American International Group Inc (AIG), which has lost billions on bad bets on the mortgage market, on Sunday named former Citigroup Inc executive Robert Willumstad to replace the insurer's besieged chief executive.
Willumstad, 62, will take over from Martin Sullivan, 53, effective immediately, the company said. Stephen Bollenbach, the former CEO of Hilton Hotels Corp, will be named AIG’s lead director.
AIG named Willumstad chairman of the board in fall 2006, about a year after Willumstad left his post as president and chief operating officer at Citigroup. Citigroup had passed him over for the CEO job — which went instead to the now-dethroned Charles Prince.

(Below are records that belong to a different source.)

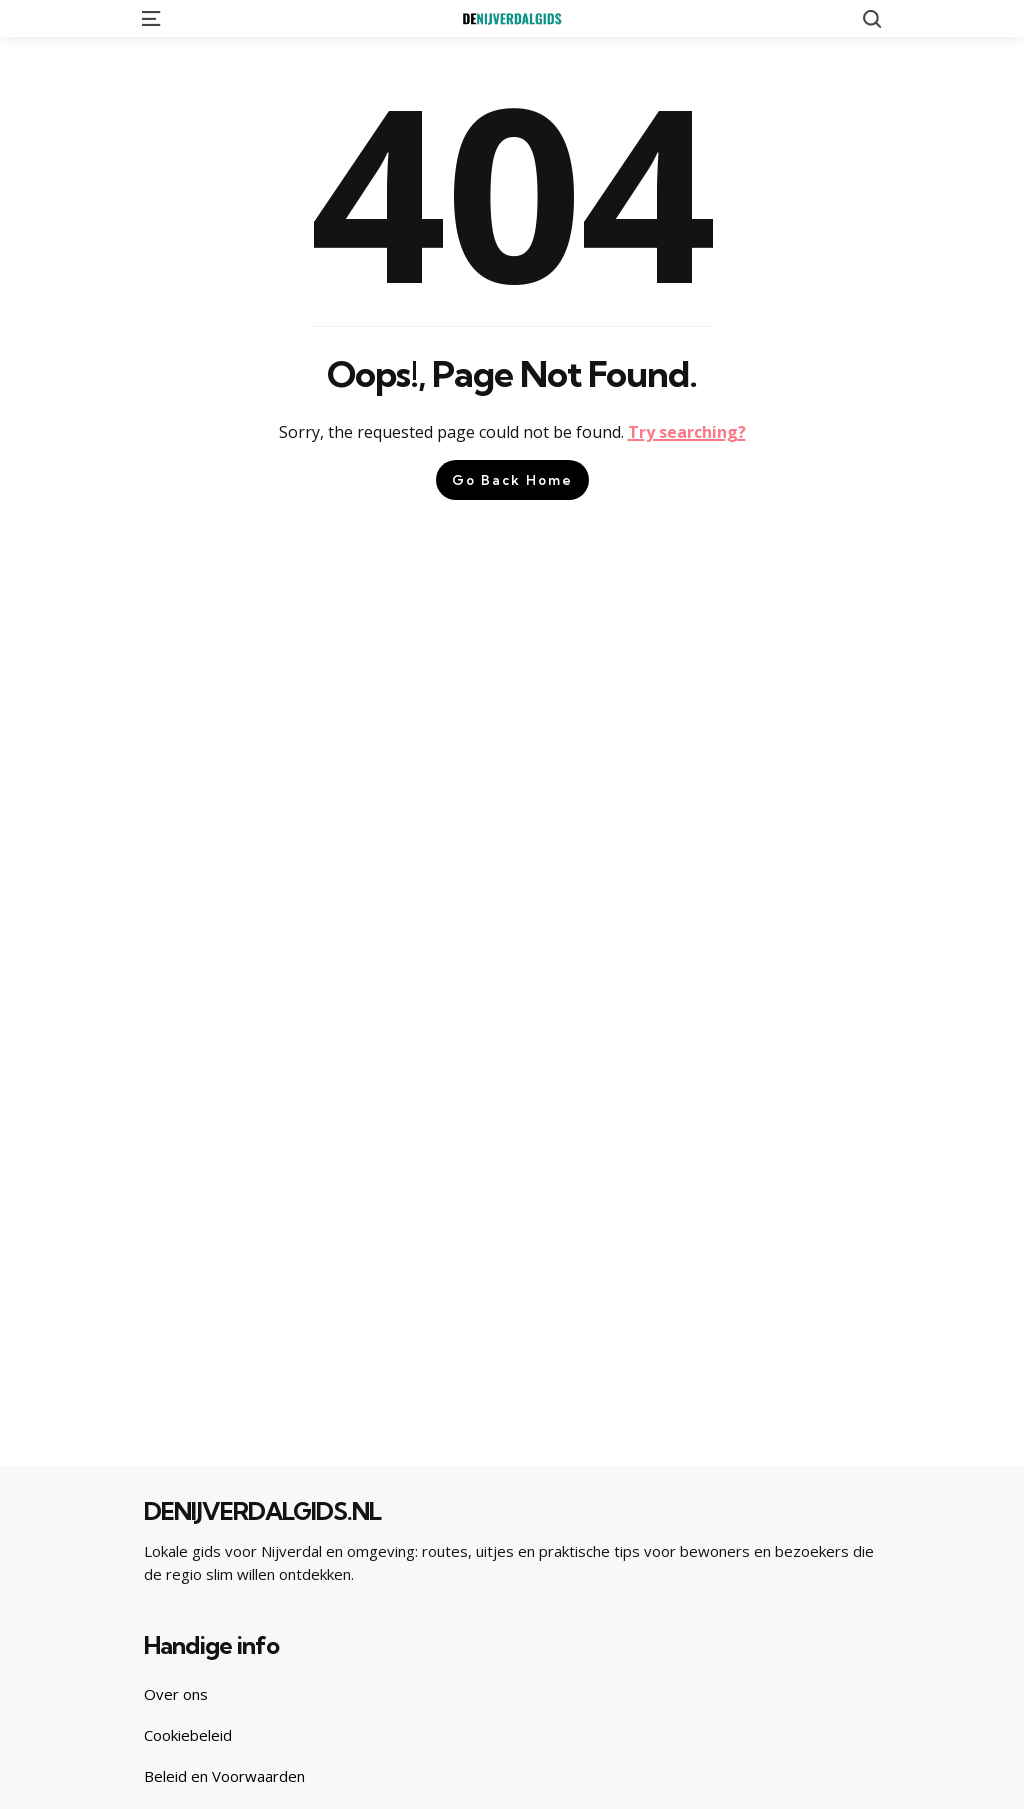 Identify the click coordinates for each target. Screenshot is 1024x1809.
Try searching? (687, 432)
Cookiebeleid (188, 1735)
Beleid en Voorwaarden (224, 1776)
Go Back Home (512, 480)
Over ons (176, 1694) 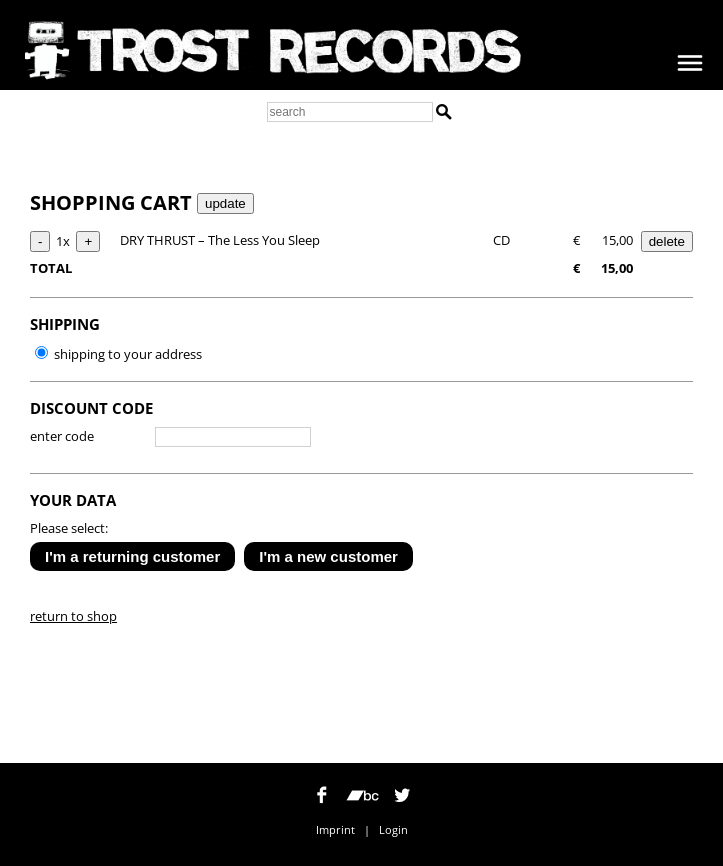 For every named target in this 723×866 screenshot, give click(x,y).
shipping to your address (118, 354)
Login (393, 829)
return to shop (73, 616)
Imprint (335, 829)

Sullivan, a native of England who had worked with AIG for 37 years, now joins the long list of CEOs who have been pushed out since the credit crisis started slamming the financial services industry last year. That list includes Citigroup’s Charles Prince, Merrill Lynch & Co’s Stanley O’Neal and Wachovia Corp’s Ken Thompson.
New York-based AIG — the world’s biggest insurer with US$1.05 trillion in assets — lost US$7.8 billion during the first quarter of the year because of investments and contracts tied to bad loans. The insurer’s first-quarter deficit was even more massive than its fourth-quarter loss of more than US$5 billion. After its two straight quarterly losses, AIG revealed plans to raise US$20 billion in fresh capital — but investors reacted skeptically, unsure that extra cash would solve the insurer’s problems.
“In the coming months, we will conduct a thorough strategic and operational review of AIG’s businesses and their performance,” Willumstad said in a statement on Sunday. “The Board and I recognize that results over the past two quarters have been unacceptable, but we are confident in AIG’s future.”
George Miles, Jr, chairman of the AIG board’s nominating and corporate governance committee, said Willumstad’s “broad managerial and financial services experience makes him the right person to lead AIG through today’s turbulent markets, drive further organizational change and rebuild shareholder value in the years ahead.”
The company said it would hold a conference call yesterday morning with investors to discuss the management changes.
Besides big losses, AIG is reportedly facing a regulatory probe.
The Securities and Exchange Commission reportedly began looking into whether AIG had overstated the value of contracts called credit default swaps.
Credit default swaps, or CDS, are essentially insurance policies that investors buy to protect against loan defaults, including subprime mortgage defaults. A surprisingly large US$9.1 billion loss in AIG’s CDS portfolio dealt the insurer its most significant blow during the first quarter.
Sullivan replaced Maurice “Hank” Greenberg as CEO in March 2005. Greenberg, forced out amid accusations from then-New York State Attorney General Eliot Spitzer of fraudulent accounting, still controls the largest block of stock in AIG.
Greenberg has been one of most outspoken of AIG’s shareholders, many of whom have blamed poor management for AIG’s financial troubles. In a regulatory filing last month, Greenberg wrote: “AIG is in crisis.”
Last August, shortly after mortgage-related losses began roiling the financial services industry, Sullivan told investors that AIG was “well-positioned, even in the event of further deterioration in this market.”
But by last month, Sullivan acknowledged that “the severity of the unrealized valuation losses and decline in value of our investments were beyond our expectations.”
News of Sullivan’s dismissal arrives ahead of this week’s quarterly results from three major investment banks: Lehman Brothers Holdings Inc, Goldman Sachs & Co and Morgan Stanley.
Wall Street expects the three reports to offer some insight into how the beleaguered financial sector is faring a year into the credit crisis — and whether additional management shake-ups may be in store.
“Boards of directors are becoming less tolerant, in general,” said Scott Fullman, director of derivatives investment strategy for WJB Capital Group in New York.
“The boards of directors of these companies are basically having to step up and be more anticipatory, and take steps to show their shareholders and show regulators that they mean business, and that they want to return to profitability,” Fullman said.